* _Task goal_
Give back, exactly as written, the lines of the listing from the top through the line holding "naleznete popsané níže", and nothing more. Exclude pictures.

* _Dataset records_
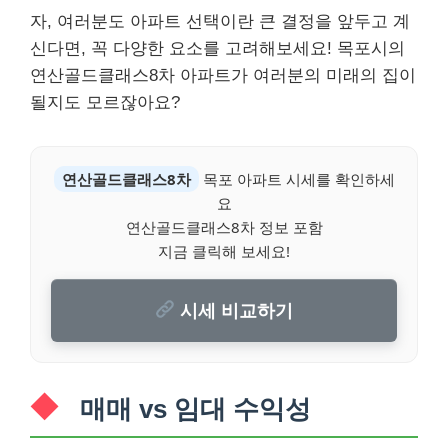
자, 여러분도 아파트 선택이란 큰 결정을 앞두고 계
신다면, 꼭 다양한 요소를 고려해보세요! 목포시의
연산골드클래스8차 아파트가 여러분의 미래의 집이
될지도 모르잖아요?
연산골드클래스8차
목포 아파트 시세를 확인하세
요
연산골드클래스8차 정보 포함
지금 클릭해 보세요!
시세 비교하기
매매 vs 임대 수익성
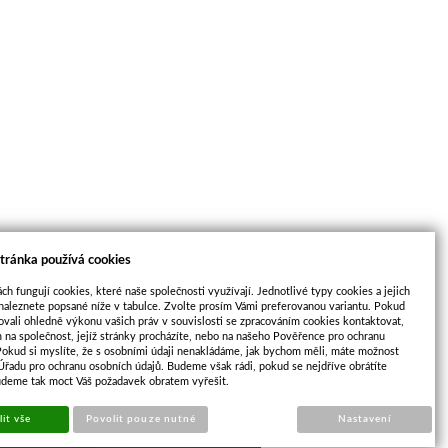
tránka používá cookies
ch fungují cookies, které naše společnosti využívají. Jednotlivé typy cookies a jejich
naleznete popsané níže v tabulce. Zvolte prosím Vámi preferovanou variantu. Pokud
ovali ohledně výkonu vašich práv v souvislosti se zpracováním cookies kontaktovat,
m na společnost, jejíž stránky procházíte, nebo na našeho Pověřence pro ochranu
Pokud si myslíte, že s osobními údaji nenakládáme, jak bychom měli, máte možnost
 Úřadu pro ochranu osobních údajů. Budeme však rádi, pokud se nejdříve obrátíte
udeme tak moct Váš požadavek obratem vyřešit.
it vše
Povolit pouze nutné
Nastavení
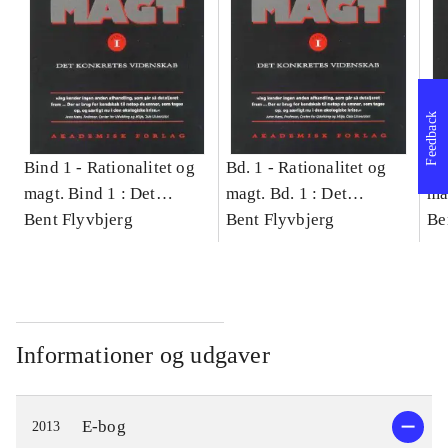
Feedback
Bind 1 -
Rationalitet og
Bd. 1 -
Rationalitet og
Bd
magt. Bind 1 : Det
magt. Bd. 1 : Det
ma
konkretes videnskab
Bent Flyvbjerg
konkretes videnskab
Bent Flyvbjerg
ko
Be
Informationer og udgaver
E-bog
2013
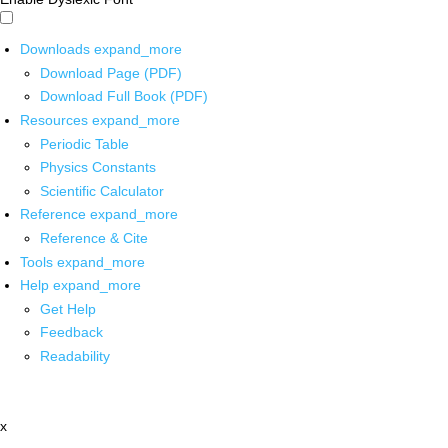
Downloads
expand_more
Download Page (PDF)
Download Full Book (PDF)
Resources
expand_more
Periodic Table
Physics Constants
Scientific Calculator
Reference
expand_more
Reference & Cite
Tools
expand_more
Help
expand_more
Get Help
Feedback
Readability
x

* _Your response_
자, 여러분도 아파트 선택이란 큰 결정을 앞두고 계
신다면, 꼭 다양한 요소를 고려해보세요! 목포시의
연산골드클래스8차 아파트가 여러분의 미래의 집이
될지도 모르잖아요?
연산골드클래스8차
목포 아파트 시세를 확인하세
요
연산골드클래스8차 정보 포함
지금 클릭해 보세요!
시세 비교하기
매매 vs 임대 수익성
tránka používá cookies
ch fungují cookies, které naše společnosti využívají. Jednotlivé typy cookies a jejich
naleznete popsané níže v tabulce. Zvolte prosím Vámi preferovanou variantu. Pokud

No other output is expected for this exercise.